PBMC used for ide-cel manufacturing and DP characteristics were evaluated from cryopreserved samples produced during the ide-cel clinical manufacturing process. PBMC or DP samples were thawed, washed and stained with cocktails of fluorescently labeled antibodies targeting T cell differentiation, exhaustion and senescence markers as described below. Flow cytometry was performed to assess phenotypic characteristics of PBMC and DP T cells based on surface expression of CD45RA (BD Biosciences, HI100-BV605; volume per test = 5, final staining concentration = 1.25 µg ml−1), CCR7 (BD Biosciences, 150503-BV421; volume per test = 5, final staining concentration = 2.5 µg ml−1), CD28 (Thermo Fisher Scientific, CD28.2-PE eFlour610; volume per test = 20, final staining concentration = 2.5 µg ml−1) and CD27 (BD Biosciences, L128-FITC; volume per test = 10, final staining concentration = 0.08 µg ml−1; T cell differentiation), and expression of senescent and T cell dysfunction-associated markers such as CD57 (BD Biosciences, NK-1-BB515; volume per test = 5, final staining concentration = 1.875 µg ml−1), TIM-3 (Thermo Fisher Scientific, F38-2E2-Super Bright 600; volume per test = 5, final staining concentration = 1.25 µg ml−1), LAG-3 (BioLegend, 11C3C65, PE; volume per test = lot dependent, final staining concentration = 5 µg ml−1) and PD-1 (BioLegend, NAT105-PE-Cy7; volume per test = 5, final staining concentration = 2.5 µg ml−1; T cell exhaustion and senescence). Flow cytometry was performed using BD FACSDIVA software (BD Biosciences) and FlowJo Single Cell Analysis Software v9.0 (FlowJo, LLC). For phenotypic characterization assays, gating-defined populations were established based on cell-mixed isotype controls for each individual marker. For DP characterization, T cell phenotypes were defined from the population of CAR+ T cells, while for PBMC characterization, T cell phenotypes were defined from CD3+ T cells. Cell viability was also evaluated via flow cytometry using a live/dead cell stain. Gating thresholds for live compared with dead cell populations were established based on fluorescence minus one controls.

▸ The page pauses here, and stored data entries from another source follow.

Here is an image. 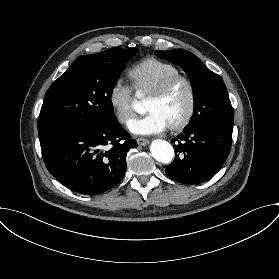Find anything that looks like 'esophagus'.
Masks as SVG:
<instances>
[{
  "label": "esophagus",
  "instance_id": "1",
  "mask_svg": "<svg viewBox=\"0 0 279 279\" xmlns=\"http://www.w3.org/2000/svg\"><path fill=\"white\" fill-rule=\"evenodd\" d=\"M137 143L141 146H146L147 144H149V140L145 138H138Z\"/></svg>",
  "mask_w": 279,
  "mask_h": 279
}]
</instances>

To evaluate antigen-specific function (IFN-γ secretion) of ide-cel, DPs were thawed, washed and cultured in the presence of recombinant human BCMA. After 22–24 h, culture supernatants were collected, and the concentration of IFN-γ secretion was assessed via automated immunoassay (Protein Simple, Human IFNγ Single Plex).

Prior therapy washout was calculated for six common drug classes (HSCT, alkylating agents, anti-CD38 agents, corticosteroids, IMiDs and proteasome inhibitors) and was defined as the date of last known exposure until the date of apheresis for CAR T. The washout time was transformed as 1 per washout for patients with a recorded prior exposure; nonexposure was represented by a value of 0. A Spearman correlation was then used to test for a relationship between PBMC attributes and time-since-last-exposure for each drug class.

Statistical analysis

The sample size planned for this study was based on clinical considerations and a standard dose-escalation design, as previously described19. Descriptive statistics include means with s.d. or medians with range for continuous variables; categorical variables were described by counts and percentages. Unless otherwise specified, missing data were not imputed. DOR, PFS and associated 95% CIs were estimated with the use of Kaplan–Meier methods. Censoring of data for PFS and response duration was based on US Food and Drug Administration censoring rules32. In the assessment of correlates of long-term responders with ide-cel in PBMCs and DPs, logistic regression analyses were performed adjusting for dose. Because of the exploratory nature of these studies, no adjustments for multiple comparisons were made and significance thresholds of ≤0.1 were used.

Analyses were performed with SAS software, version 9.4.

Reporting summary

Further information on research design is available in the Nature Portfolio Reporting Summary linked to this article.